■ Available records ■
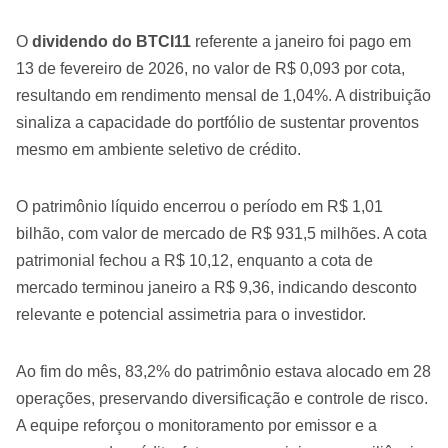
O
dividendo do BTCI11
referente a janeiro foi pago em
13 de fevereiro de 2026, no valor de R$ 0,093 por cota,
resultando em rendimento mensal de 1,04%. A distribuição
sinaliza a capacidade do portfólio de sustentar proventos
mesmo em ambiente seletivo de crédito.
O patrimônio líquido encerrou o período em R$ 1,01
bilhão, com valor de mercado de R$ 931,5 milhões. A cota
patrimonial fechou a R$ 10,12, enquanto a cota de
mercado terminou janeiro a R$ 9,36, indicando desconto
relevante e potencial assimetria para o investidor.
Ao fim do mês, 83,2% do patrimônio estava alocado em 28
operações, preservando diversificação e controle de risco.
A equipe reforçou o monitoramento por emissor e a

■ What needs to be done ■
After locating the line holding "13 de fevereiro" above, output exactly that line and every line after it through the line holding "operações, preservando diversificação". Include nothing else.

■ Answer to this task ■
13 de fevereiro de 2026, no valor de R$ 0,093 por cota,
resultando em rendimento mensal de 1,04%. A distribuição
sinaliza a capacidade do portfólio de sustentar proventos
mesmo em ambiente seletivo de crédito.
O patrimônio líquido encerrou o período em R$ 1,01
bilhão, com valor de mercado de R$ 931,5 milhões. A cota
patrimonial fechou a R$ 10,12, enquanto a cota de
mercado terminou janeiro a R$ 9,36, indicando desconto
relevante e potencial assimetria para o investidor.
Ao fim do mês, 83,2% do patrimônio estava alocado em 28
operações, preservando diversificação e controle de risco.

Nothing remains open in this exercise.